愛知県豊橋市に4月オープンした図書館、扱っている本がちょっと珍しいんです。
夜に歩けど・大石秀斗さん:
「おばけの本と、民話の本を専門に扱う図書館になります」
怪談のほかにも一般的には見られない地域の民話などもあるんです。中には明治時代に書かれた歴史ある本も。
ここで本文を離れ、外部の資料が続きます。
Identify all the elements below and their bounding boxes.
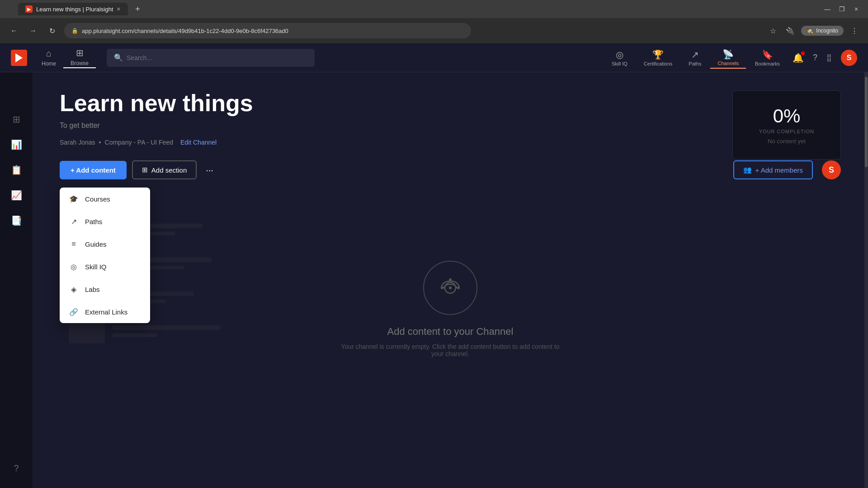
add-members-button[interactable]: 👥 + Add members: [733, 160, 813, 179]
cert-icon: 🏆: [652, 49, 664, 60]
external-links-icon: 🔗: [69, 307, 79, 317]
channel-meta: Sarah Jonas • Company - PA - UI Feed Edi…: [60, 139, 841, 146]
main-content: 0% YOUR COMPLETION No content yet Learn …: [33, 72, 868, 488]
pluralsight-logo[interactable]: [11, 50, 27, 66]
nav-paths[interactable]: ↗ Paths: [681, 47, 708, 68]
apps-btn[interactable]: ⣿: [823, 50, 835, 66]
profile-avatar[interactable]: S: [841, 50, 857, 66]
more-browser-btn[interactable]: ⋮: [848, 24, 861, 37]
browser-chrome: ▶ Learn new things | Pluralsight × + — ❐…: [0, 0, 868, 43]
svg-point-3: [457, 286, 460, 289]
minimize-btn[interactable]: —: [821, 3, 834, 15]
tab-close-btn[interactable]: ×: [117, 5, 120, 13]
completion-label: YOUR COMPLETION: [744, 129, 830, 134]
paths-icon: ↗: [691, 49, 699, 60]
dropdown-item-skiliq[interactable]: ◎ Skill IQ: [60, 255, 150, 278]
address-bar[interactable]: 🔒 app.pluralsight.com/channels/details/4…: [64, 23, 471, 38]
browser-tab[interactable]: ▶ Learn new things | Pluralsight ×: [18, 3, 128, 15]
svg-point-1: [449, 286, 452, 289]
restore-btn[interactable]: ❐: [835, 3, 848, 15]
star-btn[interactable]: ☆: [767, 24, 779, 37]
channels-icon: 📡: [722, 49, 734, 60]
scrollbar[interactable]: [864, 72, 868, 488]
channel-empty-icon: [423, 261, 477, 315]
browser-actions: ☆ 🔌 🕵 Incognito ⋮: [767, 24, 861, 37]
scroll-thumb[interactable]: [865, 77, 868, 167]
browser-nav: ← → ↻ 🔒 app.pluralsight.com/channels/det…: [0, 18, 868, 43]
browse-icon: ⊞: [76, 47, 84, 58]
new-tab-btn[interactable]: +: [132, 3, 144, 15]
search-input[interactable]: [127, 54, 307, 61]
nav-home[interactable]: ⌂ Home: [34, 48, 63, 67]
nav-skiliq[interactable]: ◎ Skill IQ: [604, 47, 635, 68]
add-section-icon: ⊞: [142, 166, 148, 174]
address-text: app.pluralsight.com/channels/details/49d…: [82, 28, 288, 34]
empty-state: Add content to your Channel Your channel…: [60, 234, 841, 385]
notification-dot: [801, 52, 805, 55]
grid-icon: ⣿: [826, 54, 832, 61]
action-bar: + Add content ⊞ Add section ··· 👥 + Add …: [60, 160, 841, 179]
incognito-badge: 🕵 Incognito: [801, 26, 844, 36]
add-content-button[interactable]: + Add content: [60, 161, 127, 179]
bookmarks-icon: 🔖: [762, 49, 773, 60]
channel-subtitle: To get better: [60, 122, 841, 130]
svg-point-4: [449, 278, 452, 281]
lock-icon: 🔒: [71, 28, 78, 34]
nav-channels[interactable]: 📡 Channels: [710, 47, 745, 69]
completion-widget: 0% YOUR COMPLETION No content yet: [732, 90, 841, 160]
svg-point-2: [441, 286, 443, 289]
more-options-button[interactable]: ···: [202, 161, 217, 179]
left-sidebar: ⊞ 📊 📋 📈 📑 ?: [0, 72, 33, 488]
help-icon: ?: [813, 53, 817, 62]
help-btn[interactable]: ?: [809, 49, 821, 66]
notifications-btn[interactable]: 🔔: [789, 49, 807, 67]
window-controls: — ❐ ×: [821, 3, 863, 15]
search-bar[interactable]: 🔍: [107, 49, 315, 67]
channel-title: Learn new things: [60, 90, 841, 116]
sidebar-icon-chart[interactable]: 📊: [5, 134, 27, 155]
courses-icon: 🎓: [69, 194, 79, 204]
back-btn[interactable]: ←: [7, 24, 21, 38]
sidebar-bottom: ?: [5, 367, 27, 479]
close-btn[interactable]: ×: [850, 3, 863, 15]
channel-header: Learn new things To get better Sarah Jon…: [60, 90, 841, 146]
extensions-btn[interactable]: 🔌: [784, 24, 797, 37]
sidebar-icon-list[interactable]: 📋: [5, 159, 27, 181]
dropdown-item-guides[interactable]: ≡ Guides: [60, 233, 150, 255]
sidebar-help-btn[interactable]: ?: [5, 457, 27, 479]
home-icon: ⌂: [46, 48, 52, 59]
paths-menu-icon: ↗: [69, 216, 79, 226]
sidebar-icon-trend[interactable]: 📈: [5, 184, 27, 206]
guides-icon: ≡: [69, 239, 79, 249]
top-nav: ⌂ Home ⊞ Browse 🔍 ◎ Skill IQ 🏆 Certifica…: [0, 43, 868, 72]
dropdown-item-courses[interactable]: 🎓 Courses: [60, 188, 150, 210]
member-avatar[interactable]: S: [822, 160, 841, 179]
nav-browse[interactable]: ⊞ Browse: [63, 47, 96, 68]
tab-title: Learn new things | Pluralsight: [36, 6, 113, 13]
labs-icon: ◈: [69, 284, 79, 294]
browser-titlebar: ▶ Learn new things | Pluralsight × + — ❐…: [0, 0, 868, 18]
add-members-icon: 👥: [743, 166, 752, 174]
sidebar-icon-grid[interactable]: ⊞: [5, 108, 27, 130]
nav-certifications[interactable]: 🏆 Certifications: [637, 47, 680, 68]
dropdown-item-external[interactable]: 🔗 External Links: [60, 300, 150, 323]
forward-btn[interactable]: →: [26, 24, 40, 38]
add-section-button[interactable]: ⊞ Add section: [132, 160, 197, 179]
meta-separator: •: [99, 139, 101, 146]
completion-percent: 0%: [744, 105, 830, 127]
empty-state-title: Add content to your Channel: [69, 326, 832, 338]
channel-feed: Company - PA - UI Feed: [105, 139, 173, 146]
edit-channel-link[interactable]: Edit Channel: [180, 139, 217, 146]
refresh-btn[interactable]: ↻: [45, 24, 59, 38]
skiliq-icon: ◎: [616, 49, 623, 60]
add-content-dropdown: 🎓 Courses ↗ Paths ≡ Guides ◎ Skill IQ ◈: [60, 188, 150, 323]
nav-icons: ◎ Skill IQ 🏆 Certifications ↗ Paths 📡 Ch…: [604, 47, 857, 69]
skiliq-menu-icon: ◎: [69, 262, 79, 272]
channel-author: Sarah Jonas: [60, 139, 95, 146]
sidebar-icon-doc[interactable]: 📑: [5, 210, 27, 231]
app-container: ⊞ 📊 📋 📈 📑 ? 0% YOUR COMPLETION No conten…: [0, 43, 868, 488]
dropdown-item-labs[interactable]: ◈ Labs: [60, 278, 150, 300]
nav-bookmarks[interactable]: 🔖 Bookmarks: [748, 47, 787, 68]
search-icon: 🔍: [114, 53, 123, 62]
dropdown-item-paths[interactable]: ↗ Paths: [60, 210, 150, 233]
例えば豊橋市にはこんな不思議な言い伝えがあるそうです。
市内にある伊寶石(いぼいし)神社。こちらには決して枯れることのない水たまりがあるそうです。その水をイボに塗ると、なんとイボが自然に治るという言い伝えがあるそうです。
このような話を、愛知県を中心に回ってコツコツと集めてきたのは大石秀斗さん。図書館に置いてある本は2500冊以上です。
たくさんの人に興味を持ってもらえるようにと、子ども向けの本も用意してあります。

元々おばけなど怖いものは苦手だった大石さん。中学生の頃ある出来事が…。
大石さん:
「実録怪談集百物語という本がありまして、これがそんなに怖い本ではない。飼い猫が亡くなりましたって、その気配がずっと残っているみたいな温かい話がたくさん載っている本。おばけとかがすごく身近に感じられて好きに変わっていきました」
そこからおばけの魅力に取りつかれた大石さん。特に地域の怪談や民話などに強く興味を持ったといいます。
大石さん:
「本を開いて探さないと見つからない話やわからない発見がとても多くて、それが私にとって宝探しをしているような気分」

地域を回って調べていく中で感じたことは、言い伝えられてきた話が消えてしまうかもしれない危機感。
そこで、話を残すために…。
大石さん:
「この情熱というか二足のわらじでやるには(自分の)キャパが足りないと、去年に退職いたしまして 今はこの図書館一本でやっております」
図書館を開くため自宅の1階を改装。在宅でできる仕事を探しながら運営していくそうです。